The Z80 quickly became popular in the personal computer market, with many early personal computers, such as the TRS-80 and Sinclair ZX80, using the Z80 as their central processing unit (CPU). It was also widely used in home computers, such as the MSX range, SORD, and the Amstrad CPC, as well as in many arcade games. Additionally, it was also used in other applications such as industrial control systems, and embedded systems. The Z80 was widely used until the mid-1980s, when it was gradually replaced by newer microprocessors such as the Intel 80286 and the Motorola 68000.

The Z80 microprocessor was developed by Zilog, a company founded by Federico Faggin in 1974. The Z80 was released in July 1976, as a successor to the Intel 8080. It was designed to be fully compatible with the 8080, but also included new features such as an improved instruction set, more powerful interrupts, and a more sophisticated memory management system.

The Z80 quickly became popular in the personal computer market, with many early personal computers, such as the TRS-80 and Sinclair ZX80, using the Z80 as their central processing unit (CPU). It was also widely used in home computers, such as the MSX range, SORD, and the Amstrad CPC, as well as in many arcade games. Additionally, it was also used in other applications such as industrial control systems, and embedded systems. The Z80 was widely used until the mid-1980s, when it was gradually replaced by newer microprocessors such as the Intel 80286 and the Motorola 68000. The design was licensed to Synertek and Mostek as well as the European SGS.
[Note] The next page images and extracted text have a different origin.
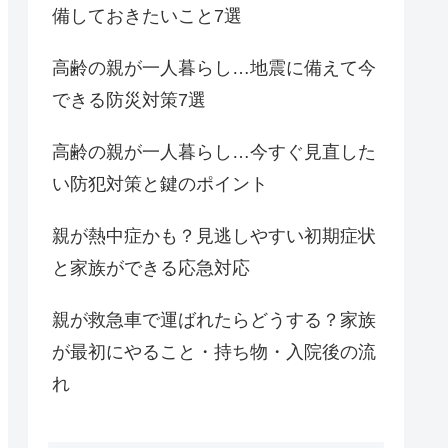
備しておきたいこと7選
高齢の親が一人暮らし…地震に備えて今
できる防災対策7選
高齢の親が一人暮らし…今すぐ見直した
い防犯対策と鍵のポイント
親が熱中症かも？見逃しやすい初期症状
と家族ができる応急対応
親が救急車で運ばれたらどうする？家族
が最初にやること・持ち物・入院後の流
れ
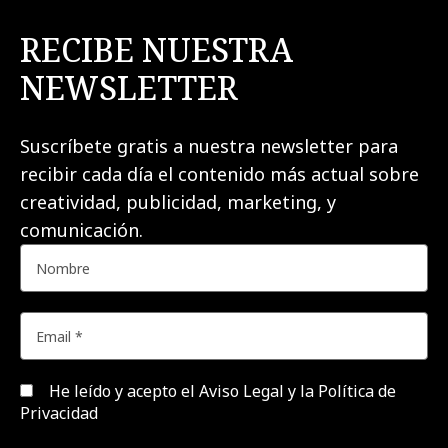
RECIBE NUESTRA
NEWSLETTER
Suscríbete gratis a nuestra newsletter para
recibir cada día el contenido más actual sobre
creatividad, publicidad, marketing, y
comunicación.
He leído y acepto el
Aviso Legal y la Política de
Privacidad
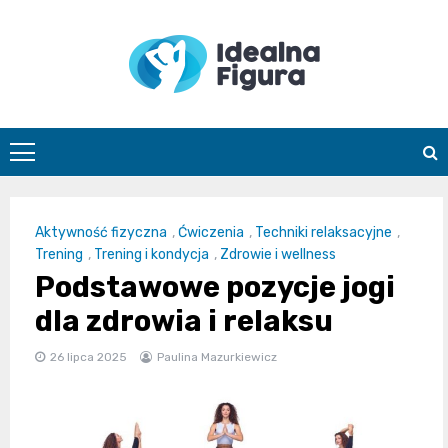
Skip
to
content
IdealnaFigur
Aktywność fizyczna
,
Ćwiczenia
,
Techniki relaksacyjne
,
Trening
,
Trening i kondycja
,
Zdrowie i wellness
Podstawowe pozycje jogi
dla zdrowia i relaksu
26 lipca 2025
Paulina Mazurkiewicz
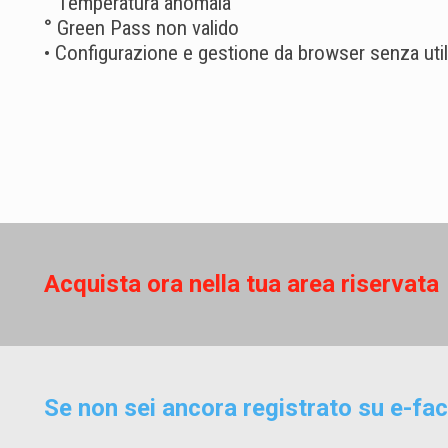
° Temperatura anomala
° Green Pass non valido
• Configurazione e gestione da browser senza uti
Acquista ora nella tua area riservata
Se non sei ancora registrato su e-fac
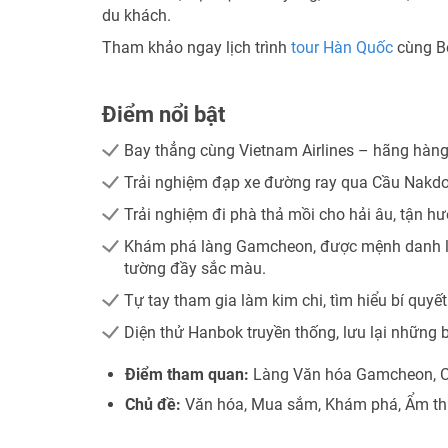
du khách.
Tham khảo ngay lịch trình
tour Hàn Quốc
cùng Be
Điểm nổi bật
Bay thẳng cùng Vietnam Airlines – hãng hàng
Trải nghiệm đạp xe đường ray qua Cầu Nakdo
Trải nghiệm đi phà thả mồi cho hải âu, tận 
Khám phá làng Gamcheon, được mệnh danh là
tường đầy sắc màu.
Tự tay tham gia làm kim chi, tìm hiểu bí quyế
Diện thử Hanbok truyền thống, lưu lại những
Điểm tham quan:
Làng Văn hóa Gamcheon, 
Chủ đề:
Văn hóa, Mua sắm, Khám phá, Ẩm t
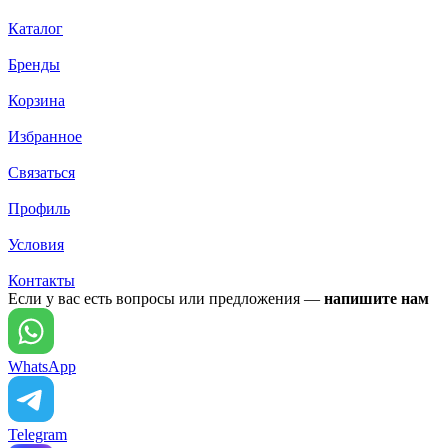
Каталог
Бренды
Корзина
Избранное
Связаться
Профиль
Условия
Контакты
Если у вас есть вопросы или предложения —
напишите нам
WhatsApp
Telegram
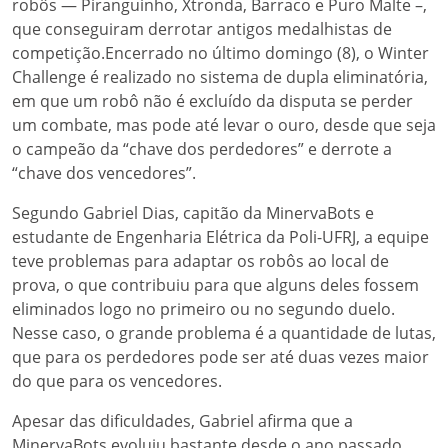
robôs — Piranguinho, Xtronda, Barraco e Puro Malte –,
que conseguiram derrotar antigos medalhistas de
competição.Encerrado no último domingo (8), o Winter
Challenge é realizado no sistema de dupla eliminatória,
em que um robô não é excluído da disputa se perder
um combate, mas pode até levar o ouro, desde que seja
o campeão da “chave dos perdedores” e derrote a
“chave dos vencedores”.
Segundo Gabriel Dias, capitão da MinervaBots e
estudante de Engenharia Elétrica da Poli-UFRJ, a equipe
teve problemas para adaptar os robôs ao local de
prova, o que contribuiu para que alguns deles fossem
eliminados logo no primeiro ou no segundo duelo.
Nesse caso, o grande problema é a quantidade de lutas,
que para os perdedores pode ser até duas vezes maior
do que para os vencedores.
Apesar das dificuldades, Gabriel afirma que a
MinervaBots evoluiu bastante desde o ano passado,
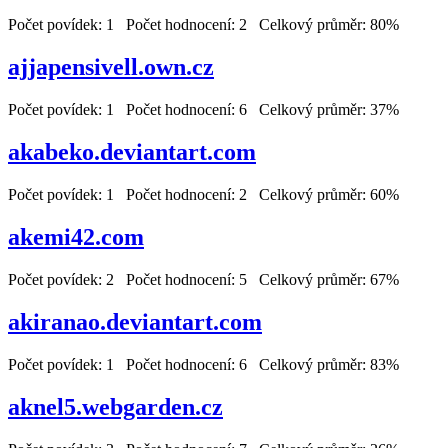
Počet povídek: 1 Počet hodnocení: 2 Celkový průměr: 80%
ajjapensivell.own.cz
Počet povídek: 1 Počet hodnocení: 6 Celkový průměr: 37%
akabeko.deviantart.com
Počet povídek: 1 Počet hodnocení: 2 Celkový průměr: 60%
akemi42.com
Počet povídek: 2 Počet hodnocení: 5 Celkový průměr: 67%
akiranao.deviantart.com
Počet povídek: 1 Počet hodnocení: 6 Celkový průměr: 83%
aknel5.webgarden.cz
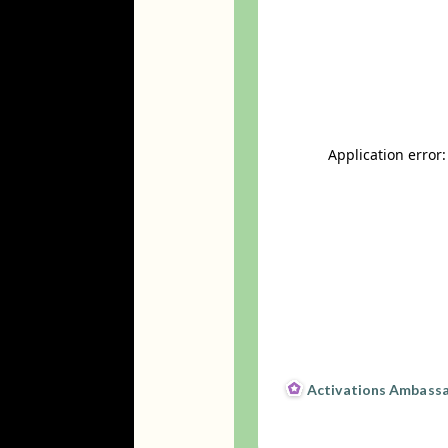
Activations Ambass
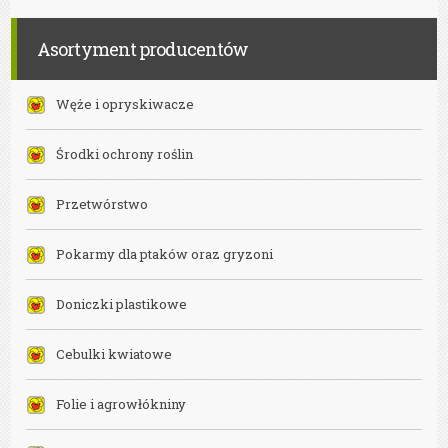
Asortyment producentów
Węże i opryskiwacze
Środki ochrony roślin
Przetwórstwo
Pokarmy dla ptaków oraz gryzoni
Doniczki plastikowe
Cebulki kwiatowe
Folie i agrowłókniny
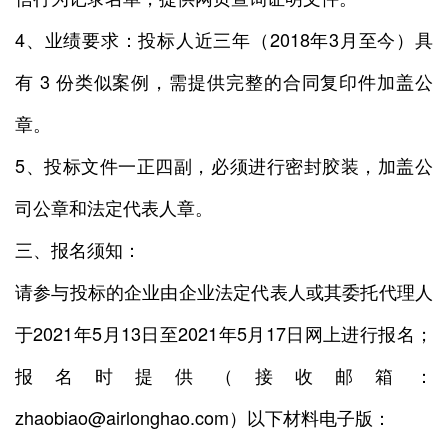
4、业绩要求：投标人近三年（2018年3月至今）具
有 3 份类似案例，需提供完整的合同复印件加盖公
章。
5、投标文件一正四副，必须进行密封胶装，加盖公
司公章和法定代表人章。
三、报名须知：
请参与投标的企业由企业法定代表人或其委托代理人
于2021年5月13日至2021年5月17日网上进行报名；
报名时提供（接收邮箱：
zhaobiao@airlonghao.com）以下材料电子版：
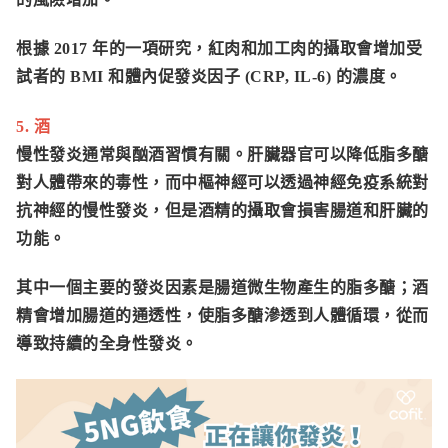
根據 2017 年的一項研究，紅肉和加工肉的攝取會增加受
試者的
BMI
和
體內促發炎因子 (CRP, IL-6)
的濃度。
5. 酒
慢性發炎通常與酗酒習慣有關。肝臟器官可以降低脂多醣
對人體帶來的毒性，而中樞神經可以透過神經免疫系統對
抗神經的慢性發炎，但是酒精的攝取會損害腸道和肝臟的
功能。
其中一個主要的發炎因素是腸道微生物產生的
脂多醣
；酒
精會增加腸道的通透性，使脂多醣滲透到人體循環，從而
導致持續的
全身性發炎
。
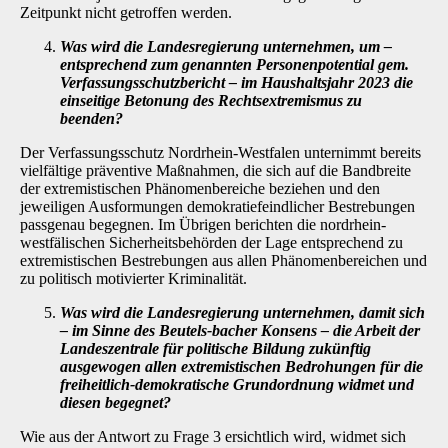
Zeitpunkt nicht getroffen werden.
Was wird die Landesregierung unternehmen, um
–
entsprechend zum genannten Personenpotential gem.
Verfassungsschutzbericht
–
im Haushaltsjahr 2023 die
einseitige Betonung des Rechtsextremismus zu
beenden?
Der Verfassungsschutz Nordrhein-Westfalen unternimmt bereits
vielfältige präventive Maß­nahmen, die sich auf die Bandbreite
der extremistischen Phänomenbereiche beziehen und den
jeweiligen Ausformungen demokratiefeindlicher Bestrebungen
passgenau begegnen. Im Übrigen berichten die nordrhein-
westfälischen Sicherheitsbehörden der Lage entsprechend zu
extremistischen Bestrebungen aus allen Phänomenbereichen und
zu politisch motivierter Kri­minalität.
Was wird die Landesregierung unternehmen, damit sich
–
im Sinne des Beutels-bacher Konsens
–
die Arbeit der
Landeszentrale für politische Bildung zukünftig
ausgewogen allen extremistischen Bedrohungen für die
freiheitlich-demokrati­sche Grundordnung widmet und
diesen begegnet?
Wie aus der Antwort zu Frage 3 ersichtlich wird, widmet sich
The Z80s instruction set is binary compatible with the Intel 8080, so that 8080 code such as the CP/M Operating System and Intel's PL/M compiler for the 8080 can run unmodified on the Z80. The Z80 had many enhancements over the 8080 such as 16-bit data movement instructions, block copy and block I/O instructions, single bit addressing of all registers, IX/IY offset registers, better interrupt system and a complete duplicate register file for context switching during an interrupt.